After years of intense struggle, the Ugandan Nurses Organisation has been approved as the rightful representative for nurses in Uganda. The Ugandan Ministry of Finance, Planning and Economic Development has provided the nurses organisation with a code for deduction of membership fees directly over the members’ payslips. Revenue from membership fees are the organisation’s single largest source of income.
For several years the Uganda Nurses and Midwives Union (UNMU) has conducted an intense and time-demanding process to be recognized as the rightful representative for the nurses of Uganda. The Norwegian Nurses Organisation (NSF) has supported UNMU during this protracted process – with technical and strategic advice as well as financial support to run a member-based organisation without revenue.
NSF’s support is part of a larger “project package” in Southeastern Africa – with much appreciated financial support from Norad. NSF supports nurses’ organisations in several African countries where the over-arching goal is the same: to become strong, independent and sustainable organisations that can speak out on behalf of members and work for a qualitative improvement of health care services.
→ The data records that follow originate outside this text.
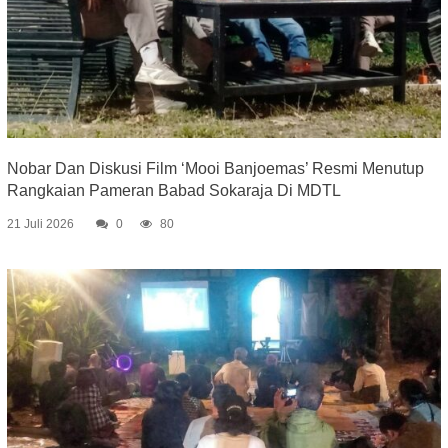
Nobar Dan Diskusi Film ‘Mooi Banjoemas’ Resmi Menutup
Rangkaian Pameran Babad Sokaraja Di MDTL
21 Juli 2026
0
80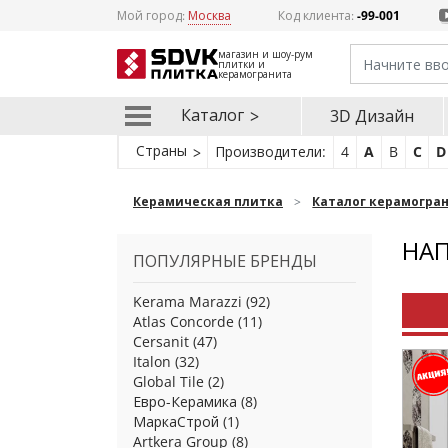
Мой город:
Москва
Код клиента:
-99-001
магазин и шоу-рум
плитки и
керамогранита
Каталог
3D Дизайн
Страны
Производители:
4
A
B
C
D
Керамическая плитка
Каталог керамогра
НАП
ПОПУЛЯРНЫЕ БРЕНДЫ
Kerama Marazzi
(92)
Atlas Concorde
(11)
Cersanit
(47)
Italon
(32)
Global Tile
(2)
Евро-Керамика
(8)
МаркаСтрой
(1)
Artkera Group
(8)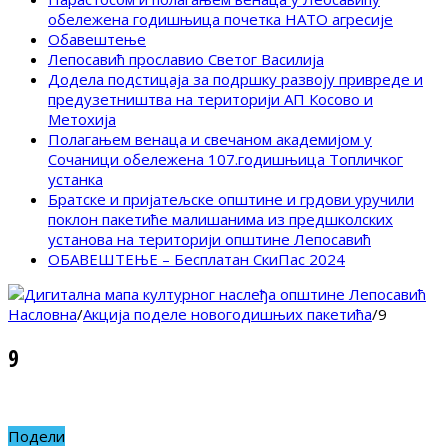
обележена годишњица почетка НАТО агресије
Обавештење
Лепосавић прославио Светог Василија
Додела подстицаја за подршку развоју привреде и
предузетништва на територији АП Косово и
Метохија
Полагањем венаца и свечаном академијом у
Сочаници обележена 107.годишњица Топличког
устанка
Братске и пријатељске општине и грдови уручили
поклон пакетиће малишанима из предшколских
установа на територији општине Лепосавић
ОБАВЕШТЕЊЕ – Бесплатан СкиПас 2024
Насловна
/
Aкција поделе новогодишњих пакетића
/
9
9
Подели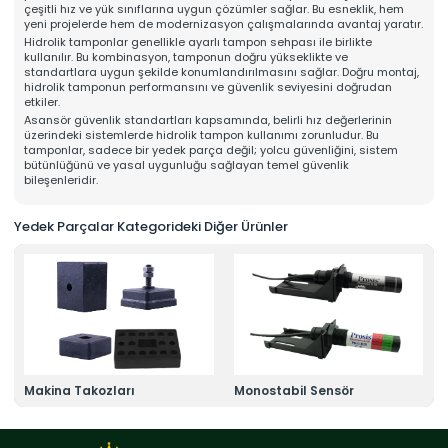
çeşitli hız ve yük sınıflarına uygun çözümler sağlar. Bu esneklik, hem
Online Katalog
yeni projelerde hem de modernizasyon çalışmalarında avantaj yaratır.
Bize Ulaşın
Hidrolik tamponlar genellikle ayarlı tampon sehpası ile birlikte
» İleitşim Bilgilerimiz
kullanılır. Bu kombinasyon, tamponun doğru yükseklikte ve
» Konum Bilgilerimiz
standartlara uygun şekilde konumlandırılmasını sağlar. Doğru montaj,
Tüm hakkı saklıdır. Sitemizde kullanılan tüm içerik ve görseller
hidrolik tamponun performansını ve güvenlik seviyesini doğrudan
Mahens Asansör'e ait olup izinsiz kullanımı hukuki yaptırıma tabidir.
etkiler.
Asansör güvenlik standartları kapsamında, belirli hız değerlerinin
üzerindeki sistemlerde hidrolik tampon kullanımı zorunludur. Bu
tamponlar, sadece bir yedek parça değil; yolcu güvenliğini, sistem
bütünlüğünü ve yasal uygunluğu sağlayan temel güvenlik
bileşenleridir.
Yedek Parçalar Kategorideki Diğer Ürünler
Makina Takozları
Monostabil Sensör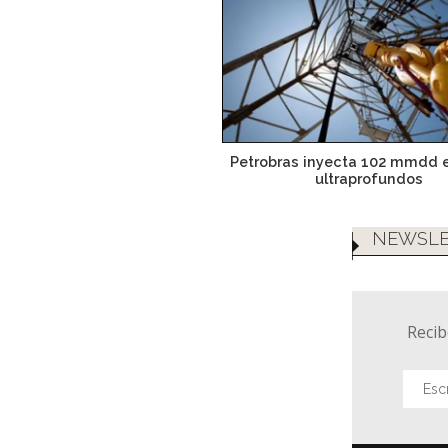
Petrobras inyecta 102 mmdd 
ultraprofundos
NEWSLE
Recib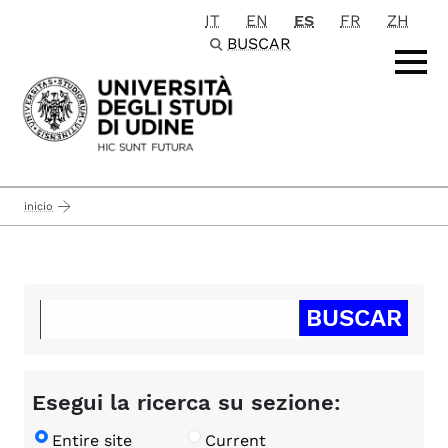
IT
EN
ES
FR
ZH
Passa al contenuto principale
BUSCAR
inicio
Esegui la ricerca su sezione:
Entire site
Current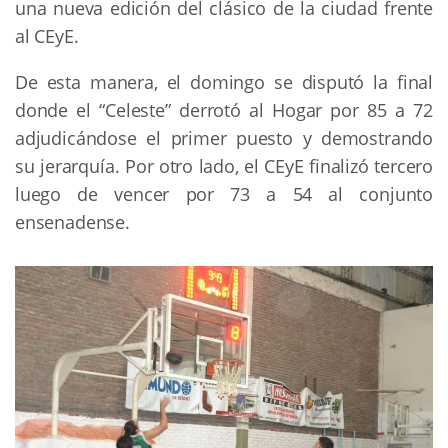
una nueva edición del clásico de la ciudad frente
al CEyE.
De esta manera, el domingo se disputó la final
donde el “Celeste” derrotó al Hogar por 85 a 72
adjudicándose el primer puesto y demostrando
su jerarquía. Por otro lado, el CEyE finalizó tercero
luego de vencer por 73 a 54 al conjunto
ensenadense.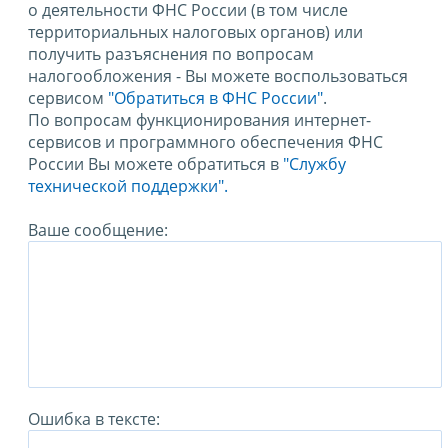
о деятельности ФНС России (в том числе
территориальных налоговых органов) или
получить разъяснения по вопросам
налогообложения - Вы можете воспользоваться
сервисом
"Обратиться в ФНС России"
.
По вопросам функционирования интернет-
сервисов и программного обеспечения ФНС
России Вы можете обратиться в
"Службу
технической поддержки".
Ваше сообщение:
Ошибка в тексте: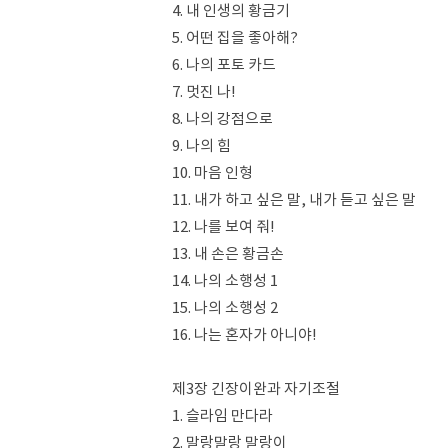
4. 내 인생의 황금기
5. 어떤 집을 좋아해?
6. 나의 포토 카드
7. 멋진 나!
8. 나의 강점으로
9. 나의 힘
10. 마음 인형
11. 내가 하고 싶은 말, 내가 듣고 싶은 말
12. 나를 보여 줘!
13. 내 손은 황금손
14. 나의 소행성 1
15. 나의 소행성 2
16. 나는 혼자가 아니야!
제3장 긴장이완과 자기조절
1. 슬라임 만다라
2. 말랑말랑 말랑이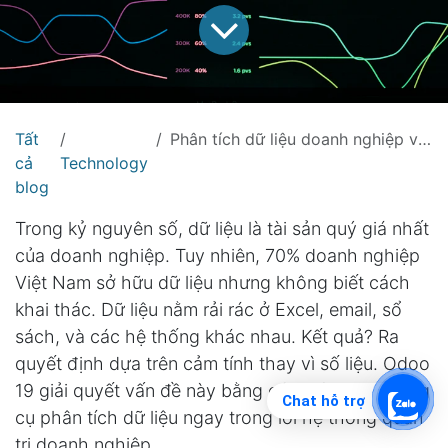
Tất
Phân tích dữ liệu doanh nghiệp với Odoo 19: Ra quyết định dựa trên số liệu thực tế
cả
Technology
blog
Trong kỷ nguyên số, dữ liệu là tài sản quý giá nhất
của doanh nghiệp. Tuy nhiên, 70% doanh nghiệp
Việt Nam sở hữu dữ liệu nhưng không biết cách
khai thác. Dữ liệu nằm rải rác ở Excel, email, sổ
sách, và các hệ thống khác nhau. Kết quả? Ra
quyết định dựa trên cảm tính thay vì số liệu. Odoo
19 giải quyết vấn đề này bằng cách tích hợp công
Chat hỗ trợ
cụ phân tích dữ liệu ngay trong lõi hệ thống quản
trị doanh nghiệp.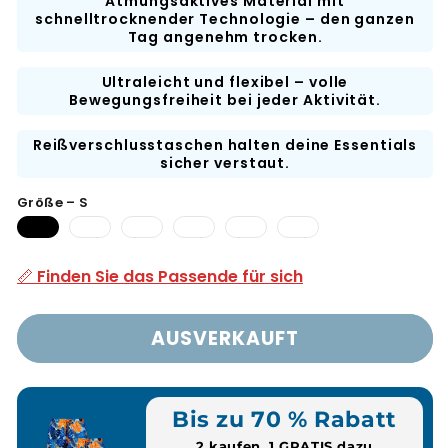
Atmungsaktives Material mit
schnelltrocknender Technologie – den ganzen
Tag angenehm trocken.
Ultraleicht und flexibel – volle
Bewegungsfreiheit bei jeder Aktivität.
Reißverschlusstaschen halten deine Essentials
sicher verstaut.
Größe – S
Variante
MVariant
Variante
XLVariant
2XL-
3XL-
ausverkauft
ausverkauft
ausverkauft
ist
Variante
Variante
oder
oder
oder
ausverkauft
ausverkauft
ausverkauft
📏 Finden Sie das Passende für sich
nicht
nicht
nicht
oder
oder
oder
verfügbar
verfügbar
verfügbar
nicht
nicht
nicht
verfügbar
verfügbar
verfügbar
AUSVERKAUFT
Bis zu 70 % Rabatt
2 kaufen, 1 GRATIS dazu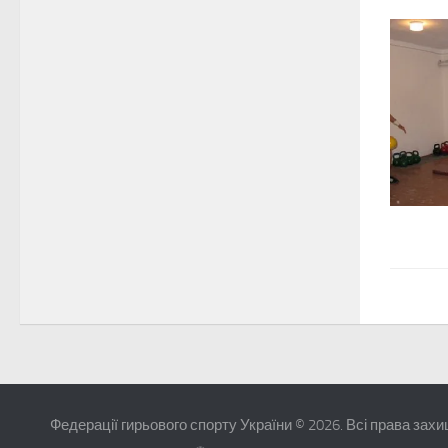
Федерації гирьового спорту України © 2026. Всі права захи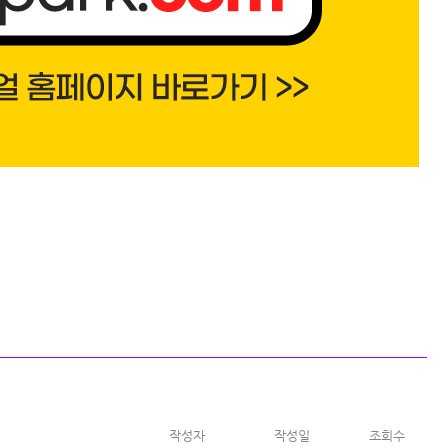
작성자
작성일
조회수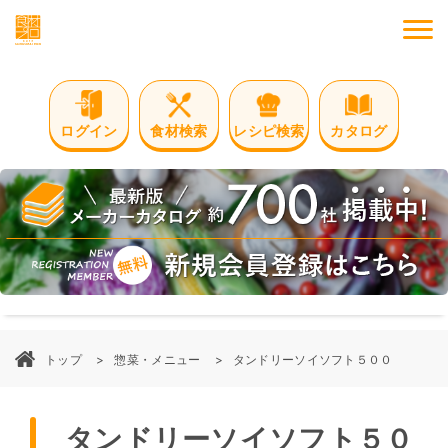
M
ログイン
食材検索
レシピ検索
カタログ
トップ
惣菜・メニュー
タンドリーソイソフト５００
タンドリーソイソフト５０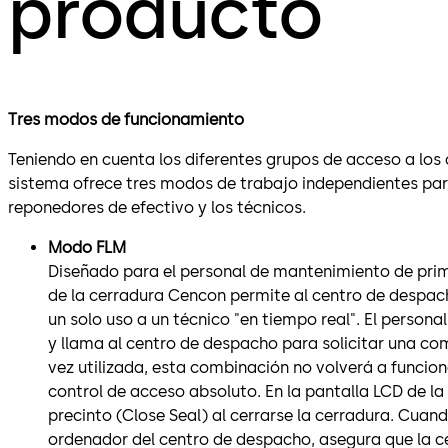
producto
Tres modos de funcionamiento
Teniendo en cuenta los diferentes grupos de acceso a los
sistema ofrece tres modos de trabajo independientes para
reponedores de efectivo y los técnicos.
Modo FLM
Diseñado para el personal de mantenimiento de prim
de la cerradura Cencon permite al centro de despa
un solo uso a un técnico "en tiempo real". El person
y llama al centro de despacho para solicitar una co
vez utilizada, esta combinación no volverá a funcion
control de acceso absoluto. En la pantalla LCD de l
precinto (Close Seal) al cerrarse la cerradura. Cuand
ordenador del centro de despacho, asegura que la 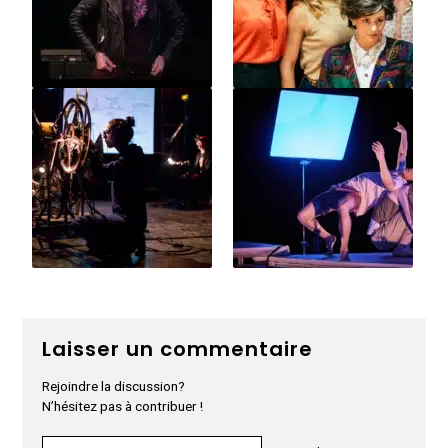
Laisser un commentaire
Rejoindre la discussion?
N’hésitez pas à contribuer !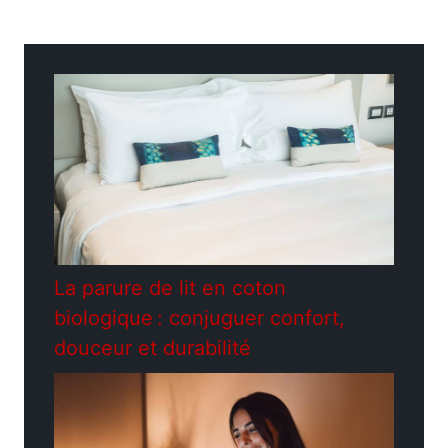
Catégories
Jardinage
La parure de lit en coton
biologique : conjuguer confort,
douceur et durabilité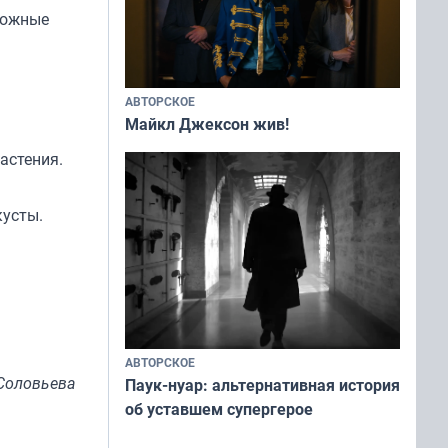
можные
АВТОРСКОЕ
Майкл Джексон жив!
растения.
кусты.
АВТОРСКОЕ
Соловьева
Паук-нуар: альтернативная история
об уставшем супергерое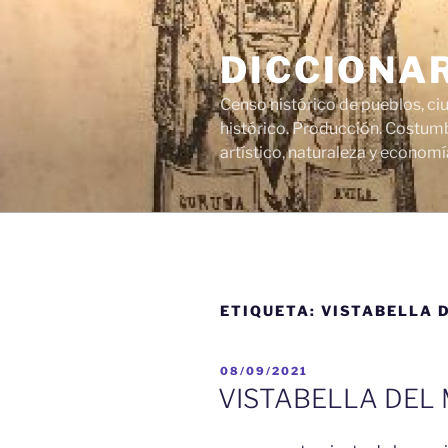
Saltar
al
DICCIONA
contenido
Censo histórico de pueblos, ci
histórico. Producción. Costumb
artístico, naturaleza y economí
ETIQUETA:
VISTABELLA 
PUBLICADO
08/09/2021
EL
VISTABELLA DEL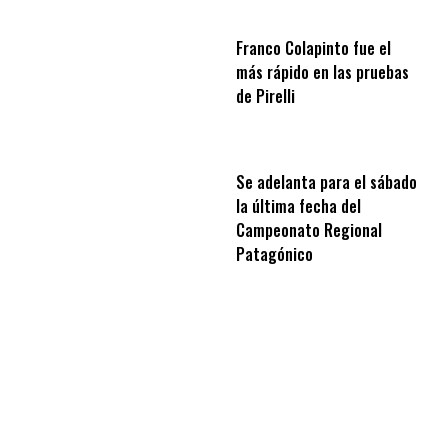
Franco Colapinto fue el
más rápido en las pruebas
de Pirelli
Se adelanta para el sábado
la última fecha del
Campeonato Regional
Patagónico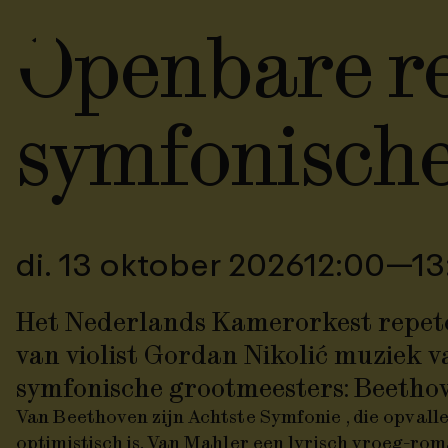
Openbare re
symfonisch
di. 13 oktober 2026
12:00
—13
Het Nederlands Kamerorkest repete
van violist Gordan Nikolić muziek 
symfonische grootmeesters: Beetho
Van Beethoven zijn
Achtste Symfonie
, die opvall
optimistisch is. Van Mahler een lyrisch vroeg-ro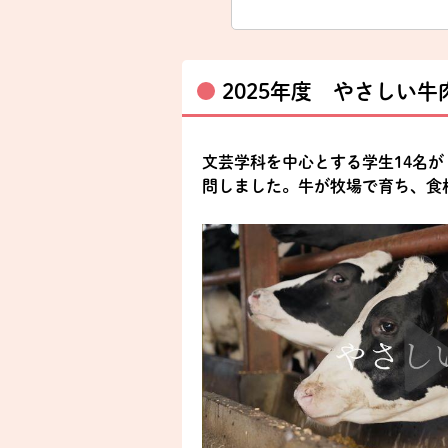
2025年度 やさしい牛
文芸学科を中心とする学生14名
問しました。牛が牧場で育ち、食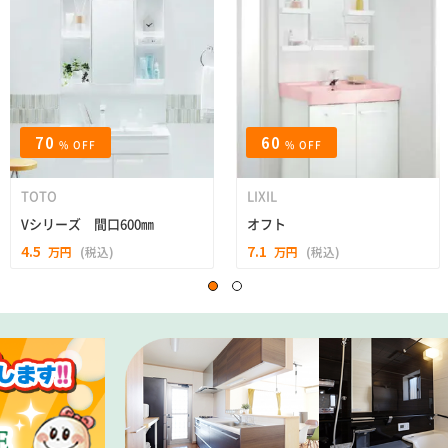
70
60
% OFF
% OFF
TOTO
LIXIL
Vシリーズ 間口600㎜
オフト
4.5
7.1
万円
(税込)
万円
(税込)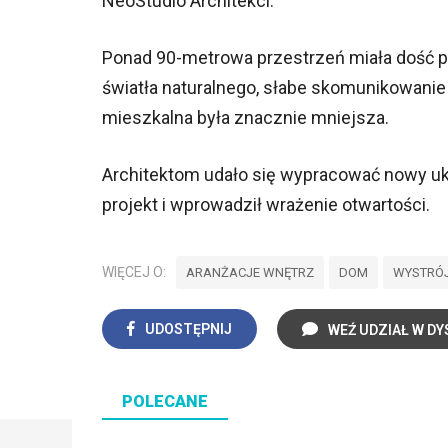
NeoStudio Architekci.
Ponad 90-metrowa przestrzeń miała dość p
światła naturalnego, słabe skomunikowani
mieszkalna była znacznie mniejsza.
Architektom udało się wypracować nowy uk
projekt i wprowadził wrażenie otwartości.
WIĘCEJ O:
ARANŻACJE WNĘTRZ
DOM
WYSTRÓ
UDOSTĘPNIJ
WEŹ UDZIAŁ W DY
POLECANE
Pictured below is an excerpt from the Ministry’s website showing that UNMU is now receiving payment of membership fees. Nationwide implementation of the so-called “check-off” system is time-consuming. Uganda has decentralized the responsibility for health care budgets to district level. As a result UNMU must travel to each and every district to present membership lists to employers, consult with their HR and financial officers and agree on implementation.
Finance Dept. website showing that the check-off system is working.
Opposition against giving the nurses access to the check-off system has been strong – especially from other trade unions that are losing a significant number of nurse members to UNMU – and through this also losing revenue. UNMU has also struggled against a cumbersome bureaucracy, interminable delays and a fair share of political intrigue.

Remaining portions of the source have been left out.